At the end, we’d present our plan to everyone and Williams would score each, with the positioning of the new firm being given the most weight but points also going towards creativity in the presentation, pricing and other areas. 
 
It was the most creative approach to learning that I’d ever encountered. Plus, it was fun — not kidding — and I didn’t even care about the CPE (my license has been inactive for years). When was the last time you participated in a CPE course that was interactive, challenging and that you actually enjoyed? 
 
The point to this part of the story is that among the aspects of accounting that Thriveal wants to change, education is a BIG one. Thriveal’s Academy page explains their approach to education as, “CPE doesn’t have to suck,” and that “we’ll let the community decide what is to be taught, by whom and when.”   
 
And because it’s one of the most important aspect of Deeper Weekend, Thriveal is concerned about maintaining it at a high level of quality. Jason's wife, Jennifer, is Thriveal's Community Director and while this year's event was clearly a hit with attendees, she says that it's "harder to get teachers that can go deep for a whole day vs. speakers that can give one hour talks." 
 
Jason echoed that as one of his main concerns:
The education and content in Deeper Weekend is becoming more important each year. Developing what we'll teach is starting to take months and months just to develop. The speakers have to be good, we need workshop-based exercises to go through, and it all has to be creative and transformative too. These are pretty tall orders. It's a challenge each year, but it's why people come. We have to keep blowing minds.   
Minds. Blown?
Were minds blown at Deeper Weekend? I think so.
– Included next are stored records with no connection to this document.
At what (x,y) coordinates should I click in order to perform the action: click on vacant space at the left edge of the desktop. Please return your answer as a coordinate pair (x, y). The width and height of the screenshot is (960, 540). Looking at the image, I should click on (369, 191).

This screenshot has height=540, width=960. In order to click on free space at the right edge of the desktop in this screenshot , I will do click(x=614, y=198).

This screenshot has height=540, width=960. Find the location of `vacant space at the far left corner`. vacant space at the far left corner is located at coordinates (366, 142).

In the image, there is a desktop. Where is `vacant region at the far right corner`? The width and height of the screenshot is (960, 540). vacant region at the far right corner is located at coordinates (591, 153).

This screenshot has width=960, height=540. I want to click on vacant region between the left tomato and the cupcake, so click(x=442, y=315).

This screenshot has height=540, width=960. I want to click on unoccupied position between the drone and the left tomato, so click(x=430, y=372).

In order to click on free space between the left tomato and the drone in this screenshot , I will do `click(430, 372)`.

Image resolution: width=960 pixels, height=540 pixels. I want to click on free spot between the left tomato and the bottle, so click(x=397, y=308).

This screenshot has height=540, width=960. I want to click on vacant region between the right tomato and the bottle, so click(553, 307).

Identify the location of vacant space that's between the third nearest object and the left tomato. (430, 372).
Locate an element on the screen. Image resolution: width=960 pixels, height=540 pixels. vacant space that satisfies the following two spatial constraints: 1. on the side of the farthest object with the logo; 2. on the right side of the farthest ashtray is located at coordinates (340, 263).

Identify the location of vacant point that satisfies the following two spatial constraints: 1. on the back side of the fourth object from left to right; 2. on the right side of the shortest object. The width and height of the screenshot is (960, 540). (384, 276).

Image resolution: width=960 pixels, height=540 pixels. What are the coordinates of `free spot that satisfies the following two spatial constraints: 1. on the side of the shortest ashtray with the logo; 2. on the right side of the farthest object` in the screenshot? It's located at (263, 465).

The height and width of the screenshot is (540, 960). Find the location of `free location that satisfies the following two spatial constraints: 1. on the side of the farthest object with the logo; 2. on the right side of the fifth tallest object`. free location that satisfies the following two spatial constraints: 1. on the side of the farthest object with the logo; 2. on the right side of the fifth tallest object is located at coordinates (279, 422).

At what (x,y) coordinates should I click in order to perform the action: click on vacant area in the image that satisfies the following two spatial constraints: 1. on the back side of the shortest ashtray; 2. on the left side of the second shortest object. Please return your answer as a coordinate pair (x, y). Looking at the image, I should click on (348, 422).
When things started wrapping up on Friday afternoon, many of these Deeper Weekenders were looking around at each other with expressions of cockeyed optimism. They know there's lots of work to be done to their businesses and it's up to them to make it happen. But they also know there is a tight community of accountants that share their ambition run their businesses smarter.   
 
But, the thing I can’t stop thinking about is this — accounting is a profession for people who like the security of their jobs and the nature of their work. SALY was no accident so can these people really change their businesses? Jason admits that he can’t “advertise to the masses because most public accountants are wrong for [Thriveal],” but he is looking for more of these people. He’s just not sure where they are: 
I really don't know how to reach "the creative, entrepreneurial public accountant that hates working in an old outdated firm model of management, and who is ready to take the leap to own their own company." There is no list of these people, but I need to reach them. 
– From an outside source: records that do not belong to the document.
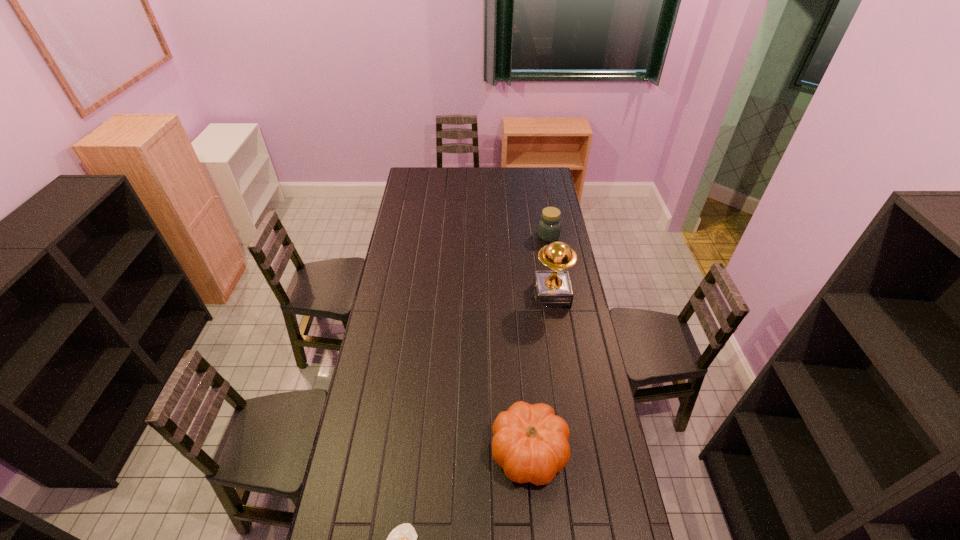 Where is `free space between the farthest object and the second tallest object`? Image resolution: width=960 pixels, height=540 pixels. free space between the farthest object and the second tallest object is located at coordinates (539, 344).

Locate an element on the screen. The image size is (960, 540). empty space between the third nearest object and the third shortest object is located at coordinates (540, 374).

This screenshot has height=540, width=960. I want to click on object that is the closest to the tallest object, so click(x=549, y=226).

Identify which object is the nearest to the farthest object. Please provide its 2D coordinates. Your answer should be formatted as a tuple, i.e. [(x, y)], where the tuple contains the x and y coordinates of a point satisfying the conditions above.

[(552, 289)]

This screenshot has width=960, height=540. In order to click on free space that satisfies the following two spatial constraints: 1. on the front side of the jar; 2. on the front-facing side of the award in this screenshot , I will do `click(559, 295)`. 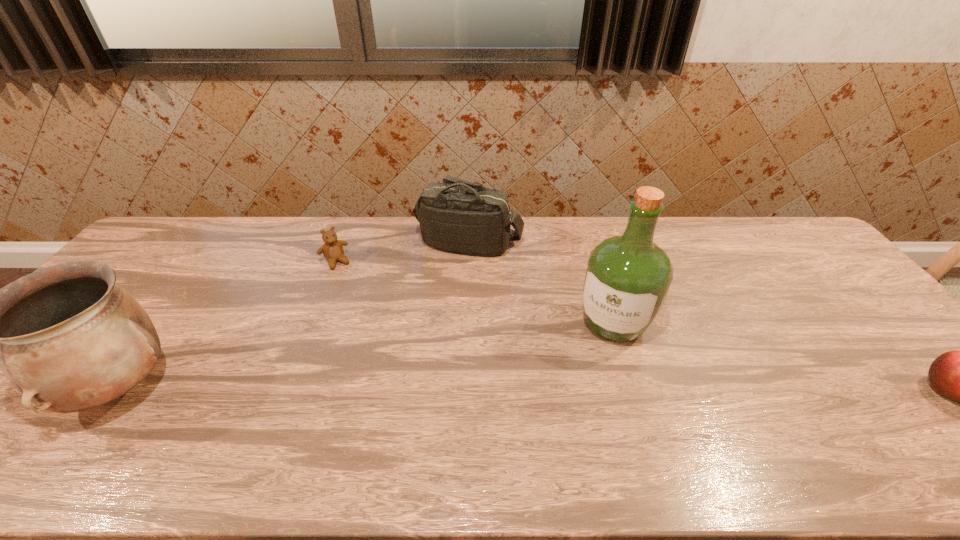 Locate an element on the screen. free space on the desktop that is between the leftmost object and the rightmost object and is positioned on the front-facing side of the teddy bear is located at coordinates (413, 389).

At what (x,y) coordinates should I click in order to perform the action: click on free spot on the desktop that is between the urn and the rightmost object and is positioned at the front padded panel of the shoulder bag. Please return your answer as a coordinate pair (x, y). This screenshot has height=540, width=960. Looking at the image, I should click on click(470, 389).

You are a GUI agent. You are given a task and a screenshot of the screen. Output one action in this format:
    pyautogui.click(x=<x>, y=<y>)
    Task: Click on the vacant spot on the desktop that is between the urn and the rightmost object and is positioned on the front-facing side of the second object from right to left
    The width and height of the screenshot is (960, 540).
    Given the screenshot: What is the action you would take?
    pyautogui.click(x=580, y=389) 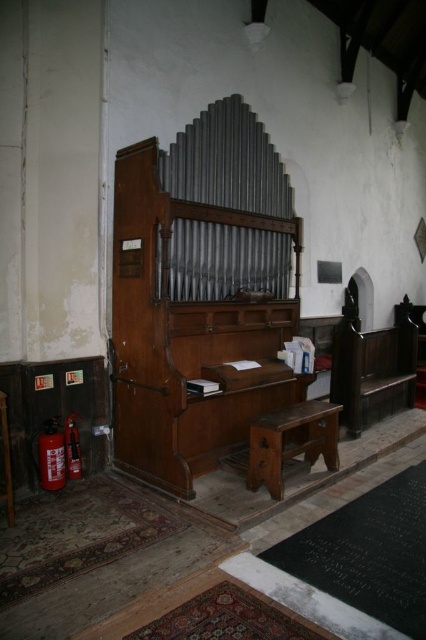 Question: Which of the following is the closest to the observer?

Choices:
 (A) red matte fire extinguisher at lower left
 (B) brown wooden bench at center

Answer: (B)

Question: Is brown wooden bench at center bigger than red matte fire extinguisher at lower left?

Choices:
 (A) no
 (B) yes

Answer: (B)

Question: Which object appears closest to the camera in this image?

Choices:
 (A) red matte fire extinguisher at lower left
 (B) brown wooden bench at center
 (C) red matte extinguisher at lower left

Answer: (B)

Question: Does brown wooden bench at center appear on the left side of red matte fire extinguisher at lower left?

Choices:
 (A) yes
 (B) no

Answer: (B)

Question: Which object is the farthest from the red matte extinguisher at lower left?

Choices:
 (A) red matte fire extinguisher at lower left
 (B) brown wooden bench at center

Answer: (B)

Question: Where is brown wooden bench at center located in relation to red matte extinguisher at lower left in the image?

Choices:
 (A) above
 (B) below

Answer: (B)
And while growth is a primary goal, size is not. Jennifer worries that as Deeper Weekend gets bigger — the number of attendees has doubled already — it might lose the community vibe that they've worked hard to create. She says that at some point they'll limit the number of people that come to Deeper Weekend to around 100-150. 
 
It's easy to see that the Thriveal network works for the accountants who attended. The profession has been staid and reactive for years and lots of people are tired of that. For accountants who are searching for something better — puppets or no puppets — Thriveal and Deeper Weekend might be the community they need.